Об этом нечего было и говорить. Гольдмунд заказал себе простое платье наездника и сапоги и по мере приближения лета заканчивал фигуру Марии, последнее свое произведение; с бережностью любящего придавал он рукам, лицу, волосам окончательную завершенность. Могло даже показаться, что он затягивает отъезд и что ему доставляет особое удовольствие все снова и снова приниматься за эту тонкую завершающую работу. Проходил день за днем, а он находил все новые дела.
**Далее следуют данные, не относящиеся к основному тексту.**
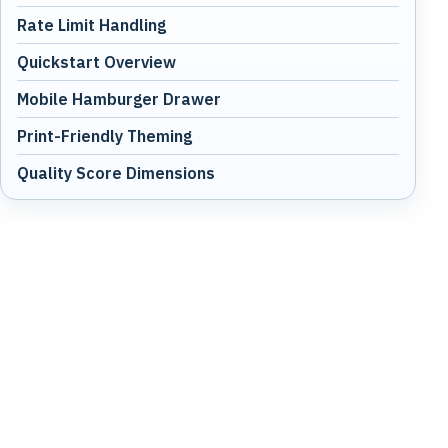
Rate Limit Handling
Quickstart Overview
Mobile Hamburger Drawer
Print-Friendly Theming
Quality Score Dimensions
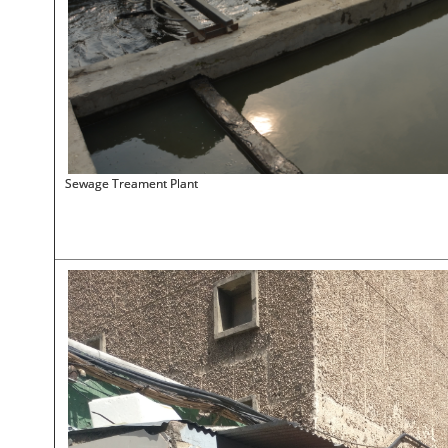
Sewage Treament Plant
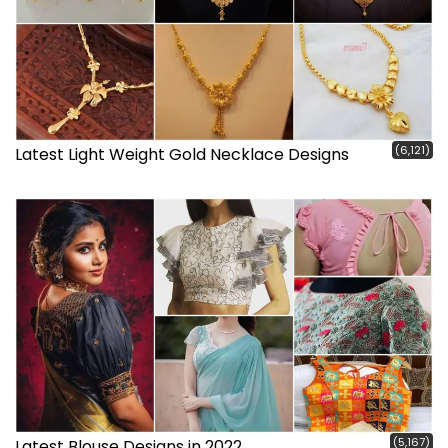
(6,121)
Latest Light Weight Gold Necklace Designs
(5,167)
Latest Blouse Designs in 2022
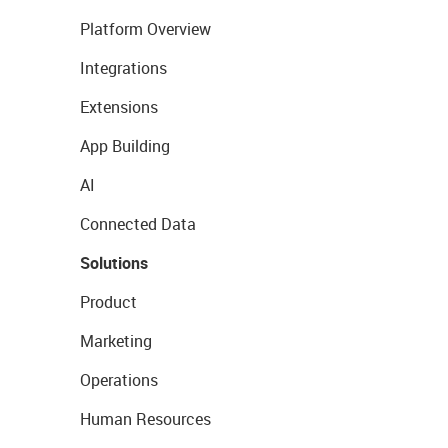
Platform Overview
Integrations
Extensions
App Building
AI
Connected Data
Solutions
Product
Marketing
Operations
Human Resources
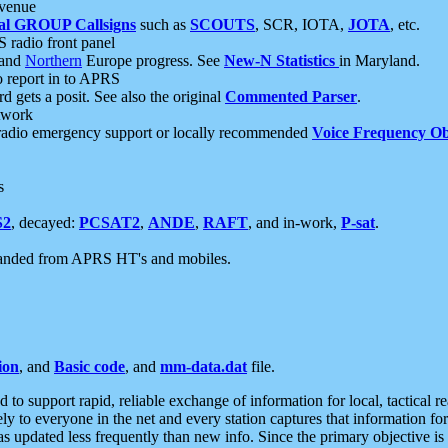
 venue
al GROUP Callsigns
such as
SCOUTS
, SCR, IOTA,
JOTA
, etc.
S radio front panel
and
Northern
Europe progress. See
New-N Statistics
in Maryland.
report in to APRS
 gets a posit. See also the original
Commented Parser
.
etwork
radio emergency support or locally recommended
Voice Frequency Ob
s
S2
, decayed:
PCSAT2
,
ANDE
,
RAFT
, and in-work,
P-sat
.
manded from APRS HT's and mobiles.
ion
, and
Basic code
, and
mm-data.dat
file.
to support rapid, reliable exchange of information for local, tactical r
ely to everyone in the net and every station captures that information fo
was updated less frequently than new info. Since the primary objective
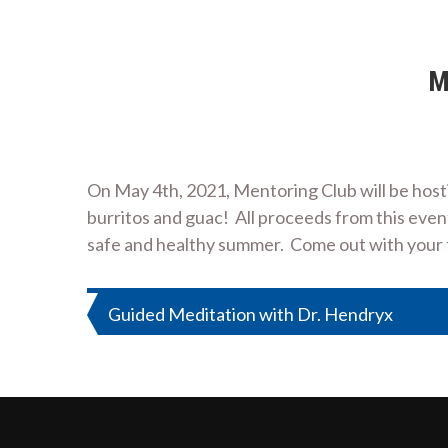
M
On May 4th, 2021, Mentoring Club will be host
burritos and guac! All proceeds from this even
safe and healthy summer. Come out with your fr
Post
Guided Meditation with Dr. Hendryx
navigation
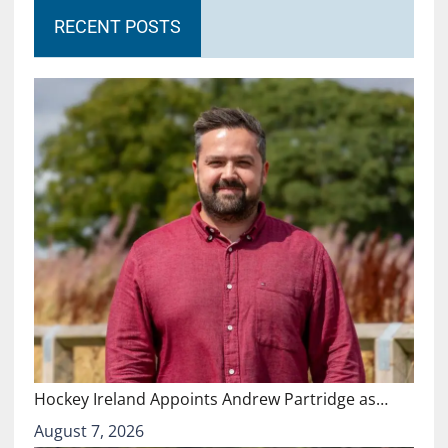
RECENT POSTS
Hockey Ireland Appoints Andrew Partridge as…
August 7, 2026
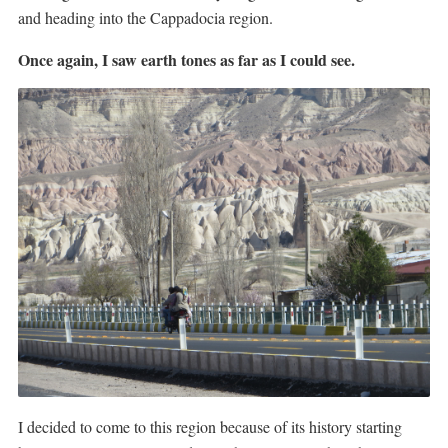
and heading into the Cappadocia region.
Once again, I saw earth tones as far as I could see.
I decided to come to this region because of its history starting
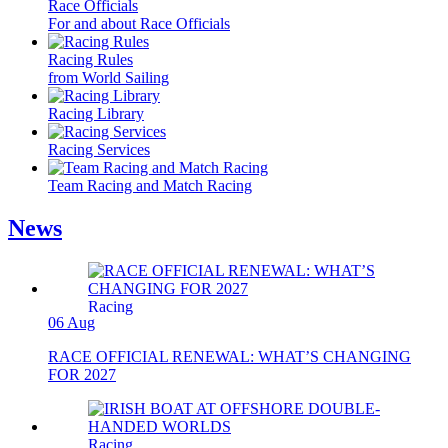
Race Officials
For and about Race Officials
Racing Rules
from World Sailing
Racing Library
Racing Services
Team Racing and Match Racing
News
Racing
06 Aug
RACE OFFICIAL RENEWAL: WHAT’S CHANGING
FOR 2027
Racing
Нарцисс, хотя ему тяжело было предстоящее прощание, иной раз слегка улыбался при мысли об этой влюбленности Гольдмунда и о том, что он никак не может расстаться с фигурой Марии.
Но однажды Гольдмунд застал его все-таки врасплох, неожиданно придя прощаться. За ночь решение было принято. В новом платье, новом берете явился он к Нарциссу, чтобы попрощаться. Уже до того он исповедался и причастился. Теперь он пришел сказать «прощай» и получить напутственное благословение. Обоим прощание было тяжело, и Гольдмунд притворялся более решительным и спокойным, чем было у него на сердце.
— Увижу ли я тебя вновь? — спросил Нарцисс.
— О, конечно! Если твоя прекрасная лошадь не сломает мне шею, непременно увидишь. А то ведь некому будет называть тебя Нарциссом и доставлять тебе беспокойство. Положись на это. Не забудь присматривать за Эрихом. И чтобы никто не дотрагивался до моей Марии! Она останется в моей комнате, как я сказал, и ты позволь мне не отдавать ключ.